There have been a lot of changes to the Scheduler in OpenStack Nova in the last cycle. If you aren’t interested in the Nova Scheduler, well, you can skip this post. I’ll explain the problem briefly, as most people interested in this discussion already know these details.
The first, and more significant change, was the addition of AllocationCandidates, which represent the specific allocation that would need to be made for a given ResourceProvider (in this case, a compute host) to claim the resources. Before this, the scheduler would simply determine the “best” host for a given request, and return that. Now, it also claims the resources in Placement to ensure that there will be no race for these resources from a similar request, using these AllocationCandidates. An AllocationCandidate is a fairly complex dictionary of allocations and resource provider summaries, with the allocations being a list of dictionaries, and the resource provider summaries being another list of dictionaries.
The second change is the result of a request by operators: to return not just the selected host, but also a number of alternate hosts. The thinking is that if the build fails on the selected host for whatever reason, the local cell conductor can retry the requested build on one of the alternates instead of just failing, and having to start the whole scheduling process all over again.
Neither of these changes is problematic on their own, but together they create a potential headache in terms of the data that needs to be passed around. Why? Because of the information required for these retries.
When a build fails, the local cell conductor cannot simply pass the build request to one of the alternates. First, it must unclaim the resources that have already been claimed on the failed host. Then it must attempt to claim the resources on the alternate host, since another request may have already used up what was available in the interim. So the cell conductor must have the allocation information for both the original selected host, as well as every alternate host.
What will this mean for the scheduler? It means that for every request, it must return a 2-tuple of lists, with the first element representing the hosts, and the second the AllocationCandidates corresponding to the hosts. So in the case of a request for 3 instances on a cloud configured for 4 retries, the scheduler currently returns:
Inst1SelHostDict, Inst2SelHostDict, Inst3SelHostDict
In other words, a dictionary containing some basic info about the hosts selected for each instance. Now this is going to change to this:
( [ [Inst1SelHostDict1, Inst1AltHostDict2, Inst1AltHostDict3, Inst1AltHostDict4], [Inst2SelHostDict1, Inst2AltHostDict2, Inst2AltHostDict3, Inst2AltHostDict4], [Inst3SelHostDict1, Inst3AltHostDict2, Inst3AltHostDict3, Inst3AltHostDict4], ], [ [Inst1SelAllocation1, Inst1AltAllocation2, Inst1AltAllocation3, Inst1AltAllocation4], [Inst2SelAllocation1, Inst2AltAllocation2, Inst2AltAllocation3, Inst2AltAllocation4], [Inst3SelAllocation1, Inst3AltAllocation2, Inst3AltAllocation3, Inst3AltAllocation4], ] )

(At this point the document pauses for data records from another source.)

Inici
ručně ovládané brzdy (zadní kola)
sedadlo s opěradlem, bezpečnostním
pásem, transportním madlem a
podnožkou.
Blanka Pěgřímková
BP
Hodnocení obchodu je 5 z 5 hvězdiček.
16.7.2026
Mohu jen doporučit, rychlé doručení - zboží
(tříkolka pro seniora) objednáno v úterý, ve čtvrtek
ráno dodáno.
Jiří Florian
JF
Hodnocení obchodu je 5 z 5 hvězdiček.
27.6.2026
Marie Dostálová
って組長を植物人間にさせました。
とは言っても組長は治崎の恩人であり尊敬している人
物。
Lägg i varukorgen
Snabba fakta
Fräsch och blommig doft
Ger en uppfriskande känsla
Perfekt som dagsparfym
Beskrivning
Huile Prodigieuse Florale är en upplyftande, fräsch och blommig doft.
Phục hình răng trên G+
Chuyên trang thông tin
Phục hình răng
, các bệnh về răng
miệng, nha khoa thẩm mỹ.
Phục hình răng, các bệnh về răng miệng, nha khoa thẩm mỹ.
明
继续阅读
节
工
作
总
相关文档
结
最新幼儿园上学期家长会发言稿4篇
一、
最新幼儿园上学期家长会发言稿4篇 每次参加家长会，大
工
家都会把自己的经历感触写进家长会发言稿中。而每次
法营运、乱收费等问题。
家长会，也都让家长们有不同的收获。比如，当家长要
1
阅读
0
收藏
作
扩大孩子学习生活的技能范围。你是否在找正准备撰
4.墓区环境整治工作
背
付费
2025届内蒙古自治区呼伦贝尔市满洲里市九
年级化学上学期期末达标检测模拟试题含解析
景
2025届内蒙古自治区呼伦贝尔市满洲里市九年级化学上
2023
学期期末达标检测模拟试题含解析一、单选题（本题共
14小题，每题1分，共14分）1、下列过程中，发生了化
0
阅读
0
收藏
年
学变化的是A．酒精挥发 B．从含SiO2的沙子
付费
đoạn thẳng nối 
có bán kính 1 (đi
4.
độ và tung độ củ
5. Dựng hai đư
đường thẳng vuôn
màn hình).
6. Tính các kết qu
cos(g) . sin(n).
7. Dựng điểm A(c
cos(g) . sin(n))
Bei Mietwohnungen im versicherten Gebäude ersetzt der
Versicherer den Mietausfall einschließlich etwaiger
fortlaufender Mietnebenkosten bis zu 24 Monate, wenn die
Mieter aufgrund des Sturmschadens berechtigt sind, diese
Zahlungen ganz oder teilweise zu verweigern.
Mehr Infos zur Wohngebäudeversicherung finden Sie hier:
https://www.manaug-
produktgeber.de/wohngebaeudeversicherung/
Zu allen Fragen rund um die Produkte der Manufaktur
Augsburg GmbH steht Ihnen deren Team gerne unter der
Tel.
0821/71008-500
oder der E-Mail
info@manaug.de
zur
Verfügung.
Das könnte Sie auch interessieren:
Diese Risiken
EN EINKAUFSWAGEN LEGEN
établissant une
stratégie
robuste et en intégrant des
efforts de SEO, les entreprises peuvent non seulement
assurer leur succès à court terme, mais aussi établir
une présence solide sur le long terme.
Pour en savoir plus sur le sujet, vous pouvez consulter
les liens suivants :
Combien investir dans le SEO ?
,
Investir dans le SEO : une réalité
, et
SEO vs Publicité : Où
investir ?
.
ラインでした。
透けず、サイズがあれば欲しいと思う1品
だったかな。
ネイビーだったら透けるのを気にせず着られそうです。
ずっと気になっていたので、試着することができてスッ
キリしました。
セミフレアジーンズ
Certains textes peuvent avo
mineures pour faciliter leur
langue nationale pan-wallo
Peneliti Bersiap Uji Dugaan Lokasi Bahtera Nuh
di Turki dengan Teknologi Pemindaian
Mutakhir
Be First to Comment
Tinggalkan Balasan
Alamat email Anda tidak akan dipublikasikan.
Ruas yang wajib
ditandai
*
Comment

OK, that doesn’t look too bad, does it? Keep in mind, though, that each one of those allocation entries will look something like this:
{ "allocations": [ { "resource_provider": { "uuid": "9cf544dd-f0d7-4152-a9b8-02a65804df09" }, "resources": { "VCPU": 2, "MEMORY_MB": 8096 } }, { "resource_provider": { "uuid": 79f78999-e5a7-4e48-8383-e168f307d098 }, "resources": { "DISK_GB": 100 } }, ], }
So if you’re keeping score at home, we’re now going to send a 2-tuple, with the first element a list of lists of dictionaries, and the second element being a list of lists of dictionaries of lists of dictionaries. Imagine now that you are a newcomer to the code, and you see data like this being passed around from one system to another. Do you think it would be clear? Do you think you’d feel safe proposing changing this as needs arise? Or do you see yourself running away as fast as possible?

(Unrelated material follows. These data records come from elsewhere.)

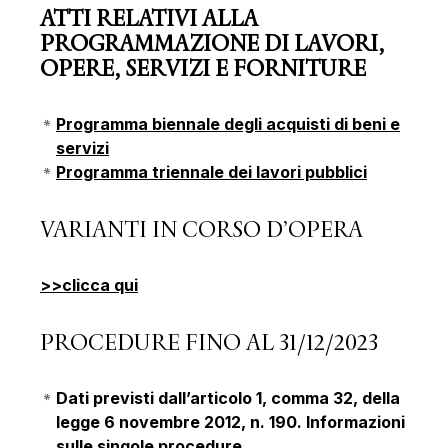
ATTI RELATIVI ALLA
PROGRAMMAZIONE DI LAVORI,
OPERE, SERVIZI E FORNITURE
Programma biennale degli acquisti di beni e
servizi
Programma triennale dei lavori pubblici
VARIANTI IN CORSO D’OPERA
>>clicca qui
PROCEDURE FINO AL 31/12/2023
Dati previsti dall’articolo 1, comma 32, della
legge 6 novembre 2012, n. 190. Informazioni
sulle singole procedure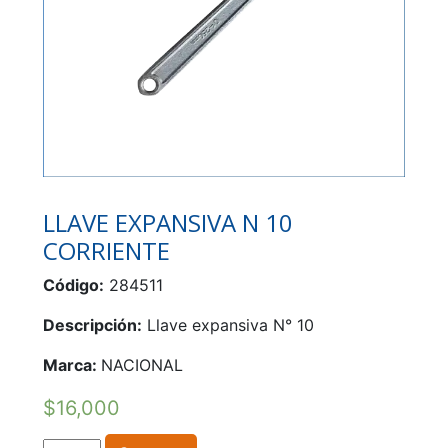
LLAVE EXPANSIVA N 10
CORRIENTE
Código:
284511
Descripción:
Llave expansiva N° 10
Marca:
NACIONAL
$
16,000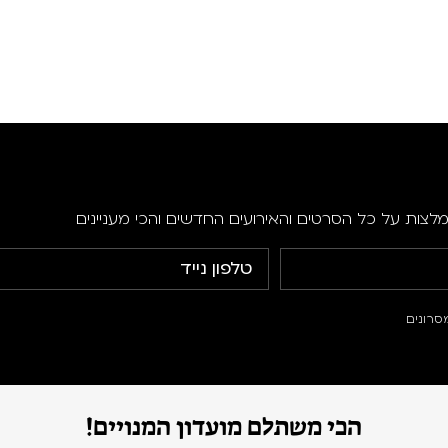
מלצות על כל הסרטים והאירועים החדשים והכי מעניינים
סרונים
הכי משתלם מועדון המנויים!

I don’t have the answer to this figured out. But last week as I was putting together the patches to make these changes, the code smell was awful. So I’m writing this to help spur a discussion that might lead to a better design. I’ll throw out one alternate design, even knowing it will be shot down before being considered: give each AllocationCandidate that Placement creates a UUID, and have Placement store the values keyed by that UUID. An in-memory store should be fine. Then in the case where a retry is required, the cell conductor can send these UUIDs for claiming instead of the entire AllocationCandidate. There can be a periodic dumping of old data, or some other means of keeping the size of this reasonable.
Another design idea: create a new object that is similar to the AllocationCandidates object, but which just contains the selected/alternate host, along with the matching set of allocations for it. The sheer amount of data being passed around won’t be reduced, but it will make the interfaces for handling this data much cleaner.
Got any other ideas?
“An AllocationCandidate is a fairly complex dictionary of allocations and resource provider summaries, with the allocations being a list of dictionaries, and the resource provider summaries being another list of dictionaries.”
A couple clarifications… first, the two components of the GET /allocation_candidates HTTP response are allocation *requests* and provider summaries. It’s important to point out because an allocation != allocation request.
Second, provider_summaries is a dict, keyed by resource provider UUID, not a list of dicts.
“but together they create a potential headache in terms of the data that needs to be passed around. Why? Because of the information required for these retries.”
provider summaries aren’t passed around. the only thing that is passed around (in the RequestSpec) will be the allocation requests. The allocation requests are deliberately intended to be an opaque (to the compute node and cell-local conductor) blob that will allocate the requested resources on a target destination host.
So, while I agree with you that some of this stuff is indeed complex, what we’re really doing here is actually UNcomplicating the mess that is the existing scheduler retry mechanism, which jams previously visited hosts into the filter_properties of the RequestSpec as that RequestSpec hits the scheduler repeatedly. In the new placement-claims system, the scheduler is only ever hit once and we pass all the information the cell-local conductor and compute nodes would need in order to launch the request on alternate hosts if something weird occurs on the originally-selected target host.
Best,
-jay